Livre serré contre la poitrine, t-shirt et baskets noirs, les cheveux ébouriffés, un jeune homme avance solennellement vers le chœur de la cathédrale de la Dormition-de-la-Mère-de-Dieu de Cluj-Napoca. À l’instar des autres qui l’ont précédé, il se signe et embrasse l'icône centrale puis une relique et enfin une image de la Vierge à l’Enfant. Il s’isole ensuite discrètement dans la pénombre, debout et immobile pendant une dizaine de minutes. « Je viens ici pour m’adresser à Dieu et me déconnecter du reste du monde. Ça m'aide à me sentir mieux mentalement, à me détendre », explique Ovidiu, 18 ans. 

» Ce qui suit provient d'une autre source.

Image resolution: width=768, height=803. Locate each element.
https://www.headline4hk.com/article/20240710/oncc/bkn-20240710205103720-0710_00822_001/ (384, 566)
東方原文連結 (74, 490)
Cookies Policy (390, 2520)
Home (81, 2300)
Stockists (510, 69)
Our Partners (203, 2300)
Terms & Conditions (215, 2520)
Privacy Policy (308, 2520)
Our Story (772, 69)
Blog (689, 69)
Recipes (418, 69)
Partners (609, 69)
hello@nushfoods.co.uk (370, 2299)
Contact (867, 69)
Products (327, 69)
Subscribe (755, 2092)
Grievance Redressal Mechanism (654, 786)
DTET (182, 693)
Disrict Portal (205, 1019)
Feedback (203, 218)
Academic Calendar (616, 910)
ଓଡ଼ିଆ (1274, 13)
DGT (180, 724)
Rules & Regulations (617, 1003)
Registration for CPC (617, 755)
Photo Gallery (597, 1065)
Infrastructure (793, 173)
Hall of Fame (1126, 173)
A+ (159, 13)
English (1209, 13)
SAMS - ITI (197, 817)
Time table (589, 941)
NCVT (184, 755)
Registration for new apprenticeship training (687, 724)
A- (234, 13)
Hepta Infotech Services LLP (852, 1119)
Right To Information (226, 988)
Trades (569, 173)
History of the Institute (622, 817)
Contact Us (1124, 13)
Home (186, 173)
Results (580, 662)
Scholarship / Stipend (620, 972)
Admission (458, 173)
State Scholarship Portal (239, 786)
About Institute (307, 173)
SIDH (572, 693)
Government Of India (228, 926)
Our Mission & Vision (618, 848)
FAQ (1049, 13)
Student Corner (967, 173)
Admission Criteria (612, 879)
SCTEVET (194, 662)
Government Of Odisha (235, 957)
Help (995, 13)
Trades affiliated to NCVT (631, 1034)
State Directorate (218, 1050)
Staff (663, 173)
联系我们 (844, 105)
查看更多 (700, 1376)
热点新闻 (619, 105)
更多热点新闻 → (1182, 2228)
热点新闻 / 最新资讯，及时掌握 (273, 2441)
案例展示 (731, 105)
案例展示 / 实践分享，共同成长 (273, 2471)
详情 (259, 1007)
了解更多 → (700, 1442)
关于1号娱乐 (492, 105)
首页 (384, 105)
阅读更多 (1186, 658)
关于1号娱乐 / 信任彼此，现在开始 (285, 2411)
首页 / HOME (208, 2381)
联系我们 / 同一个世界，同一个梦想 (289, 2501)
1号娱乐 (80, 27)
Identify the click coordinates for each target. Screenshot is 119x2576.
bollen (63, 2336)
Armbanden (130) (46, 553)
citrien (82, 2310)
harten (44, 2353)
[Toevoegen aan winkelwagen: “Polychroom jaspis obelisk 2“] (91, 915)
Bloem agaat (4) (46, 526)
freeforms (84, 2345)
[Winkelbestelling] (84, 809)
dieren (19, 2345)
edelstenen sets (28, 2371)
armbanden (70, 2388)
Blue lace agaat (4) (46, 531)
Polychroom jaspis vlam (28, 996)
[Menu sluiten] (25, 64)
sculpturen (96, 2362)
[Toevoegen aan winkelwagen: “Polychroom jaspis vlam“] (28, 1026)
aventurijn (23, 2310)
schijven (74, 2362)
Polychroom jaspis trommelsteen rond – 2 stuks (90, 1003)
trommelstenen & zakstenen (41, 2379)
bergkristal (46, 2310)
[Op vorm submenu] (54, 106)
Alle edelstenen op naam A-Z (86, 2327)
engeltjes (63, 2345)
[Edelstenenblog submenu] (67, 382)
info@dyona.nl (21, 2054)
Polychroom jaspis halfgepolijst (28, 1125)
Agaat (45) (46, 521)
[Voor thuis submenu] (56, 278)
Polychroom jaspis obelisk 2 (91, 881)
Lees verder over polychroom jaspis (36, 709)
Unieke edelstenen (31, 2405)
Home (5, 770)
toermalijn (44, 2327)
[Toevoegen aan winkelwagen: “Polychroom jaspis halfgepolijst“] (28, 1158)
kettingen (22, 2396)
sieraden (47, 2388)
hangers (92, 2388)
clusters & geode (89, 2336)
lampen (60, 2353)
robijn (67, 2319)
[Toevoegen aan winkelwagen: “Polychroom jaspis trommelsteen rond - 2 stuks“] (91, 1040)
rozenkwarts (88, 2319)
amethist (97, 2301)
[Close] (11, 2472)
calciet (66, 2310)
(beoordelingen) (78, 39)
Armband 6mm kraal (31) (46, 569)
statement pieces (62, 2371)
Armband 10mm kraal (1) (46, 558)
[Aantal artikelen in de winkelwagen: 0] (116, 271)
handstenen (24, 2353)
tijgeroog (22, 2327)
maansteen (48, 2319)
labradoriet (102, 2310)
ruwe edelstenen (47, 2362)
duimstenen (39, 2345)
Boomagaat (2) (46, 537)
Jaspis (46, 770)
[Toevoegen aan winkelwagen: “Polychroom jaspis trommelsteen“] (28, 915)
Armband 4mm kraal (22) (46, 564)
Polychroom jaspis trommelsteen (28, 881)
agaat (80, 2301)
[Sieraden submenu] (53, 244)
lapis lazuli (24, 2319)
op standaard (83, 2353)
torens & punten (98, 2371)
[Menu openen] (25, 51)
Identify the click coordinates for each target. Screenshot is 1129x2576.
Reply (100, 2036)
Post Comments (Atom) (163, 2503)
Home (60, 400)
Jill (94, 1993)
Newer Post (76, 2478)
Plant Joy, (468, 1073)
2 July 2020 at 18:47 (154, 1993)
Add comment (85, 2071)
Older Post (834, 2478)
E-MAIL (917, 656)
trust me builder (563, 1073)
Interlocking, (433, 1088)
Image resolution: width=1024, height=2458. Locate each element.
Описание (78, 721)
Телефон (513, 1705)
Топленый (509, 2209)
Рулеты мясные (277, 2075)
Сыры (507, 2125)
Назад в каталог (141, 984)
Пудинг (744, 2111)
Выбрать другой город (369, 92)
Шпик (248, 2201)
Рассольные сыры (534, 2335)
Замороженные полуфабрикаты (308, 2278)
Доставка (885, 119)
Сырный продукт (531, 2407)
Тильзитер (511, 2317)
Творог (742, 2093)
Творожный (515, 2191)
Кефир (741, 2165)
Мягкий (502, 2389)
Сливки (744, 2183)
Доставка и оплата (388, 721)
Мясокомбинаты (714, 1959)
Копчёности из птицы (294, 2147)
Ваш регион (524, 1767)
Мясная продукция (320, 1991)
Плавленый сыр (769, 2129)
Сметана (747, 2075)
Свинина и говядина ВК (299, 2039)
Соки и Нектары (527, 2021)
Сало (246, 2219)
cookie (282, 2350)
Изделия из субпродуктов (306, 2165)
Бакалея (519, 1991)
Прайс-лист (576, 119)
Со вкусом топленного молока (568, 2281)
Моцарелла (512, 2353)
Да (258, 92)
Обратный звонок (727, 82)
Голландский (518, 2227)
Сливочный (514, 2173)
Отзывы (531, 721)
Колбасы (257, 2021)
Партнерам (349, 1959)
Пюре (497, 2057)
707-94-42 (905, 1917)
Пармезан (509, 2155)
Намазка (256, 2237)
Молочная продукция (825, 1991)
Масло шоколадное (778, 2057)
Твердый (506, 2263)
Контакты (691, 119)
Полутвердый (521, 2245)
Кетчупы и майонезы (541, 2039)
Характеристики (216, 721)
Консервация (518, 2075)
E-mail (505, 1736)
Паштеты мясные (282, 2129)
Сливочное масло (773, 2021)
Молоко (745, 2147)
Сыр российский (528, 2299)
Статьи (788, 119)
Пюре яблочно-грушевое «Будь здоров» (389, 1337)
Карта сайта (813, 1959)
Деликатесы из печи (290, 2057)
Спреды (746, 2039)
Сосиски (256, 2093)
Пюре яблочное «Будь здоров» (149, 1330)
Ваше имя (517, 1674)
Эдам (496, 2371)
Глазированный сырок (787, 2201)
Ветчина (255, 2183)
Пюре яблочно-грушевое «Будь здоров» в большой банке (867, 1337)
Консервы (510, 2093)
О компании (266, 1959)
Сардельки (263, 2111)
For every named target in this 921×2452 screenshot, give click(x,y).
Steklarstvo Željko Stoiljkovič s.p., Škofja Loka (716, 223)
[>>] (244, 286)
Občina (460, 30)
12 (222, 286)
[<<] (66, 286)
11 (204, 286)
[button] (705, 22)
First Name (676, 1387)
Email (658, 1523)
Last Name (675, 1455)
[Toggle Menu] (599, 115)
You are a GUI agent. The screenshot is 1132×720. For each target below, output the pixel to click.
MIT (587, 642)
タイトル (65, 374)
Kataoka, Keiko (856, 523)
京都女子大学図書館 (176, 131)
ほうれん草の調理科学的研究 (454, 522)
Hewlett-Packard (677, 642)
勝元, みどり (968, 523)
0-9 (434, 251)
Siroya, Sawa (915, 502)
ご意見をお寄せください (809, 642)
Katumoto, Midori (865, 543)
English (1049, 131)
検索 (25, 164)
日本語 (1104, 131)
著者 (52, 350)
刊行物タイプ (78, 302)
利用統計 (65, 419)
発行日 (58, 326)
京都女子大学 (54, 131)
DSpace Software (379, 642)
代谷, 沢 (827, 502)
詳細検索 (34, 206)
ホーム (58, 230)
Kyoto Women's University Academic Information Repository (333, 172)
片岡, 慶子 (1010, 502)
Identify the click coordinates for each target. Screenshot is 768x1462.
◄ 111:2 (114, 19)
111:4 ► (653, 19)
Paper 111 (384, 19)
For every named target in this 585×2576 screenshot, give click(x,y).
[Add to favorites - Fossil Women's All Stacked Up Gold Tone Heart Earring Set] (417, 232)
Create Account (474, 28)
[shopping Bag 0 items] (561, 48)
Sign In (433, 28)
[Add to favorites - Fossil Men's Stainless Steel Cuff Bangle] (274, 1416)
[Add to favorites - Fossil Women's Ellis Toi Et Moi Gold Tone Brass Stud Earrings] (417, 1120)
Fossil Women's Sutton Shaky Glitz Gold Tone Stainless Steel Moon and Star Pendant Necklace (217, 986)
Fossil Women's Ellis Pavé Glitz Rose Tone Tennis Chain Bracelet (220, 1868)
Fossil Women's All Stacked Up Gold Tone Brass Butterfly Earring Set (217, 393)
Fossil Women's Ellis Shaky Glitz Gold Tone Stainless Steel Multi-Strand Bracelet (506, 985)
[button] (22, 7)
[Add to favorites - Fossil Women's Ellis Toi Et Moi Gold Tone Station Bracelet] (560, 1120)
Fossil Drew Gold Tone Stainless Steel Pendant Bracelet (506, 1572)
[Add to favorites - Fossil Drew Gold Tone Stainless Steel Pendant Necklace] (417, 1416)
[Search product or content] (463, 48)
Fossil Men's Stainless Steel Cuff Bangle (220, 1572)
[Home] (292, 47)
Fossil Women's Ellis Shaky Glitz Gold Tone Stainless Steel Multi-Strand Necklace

Comme 87 % des jeunes Roumains, Ovidiu est chrétien orthodoxe. Avec ses 16 millions de fidèles sur 19 millions d’habitants, l’Église orthodoxe roumaine, dont la juridiction est indépendante, est omniprésente dans la société. « Elle a participé à la construction de la nation roumaine avant et après la période Ceaușescu et est donc fortement liée à l’identité nationale. Ce qui en fait l’un des pays avec le plus de personnes se déclarant religieuses », constate Dani Sandu, sociologue à l’Institut universitaire européen.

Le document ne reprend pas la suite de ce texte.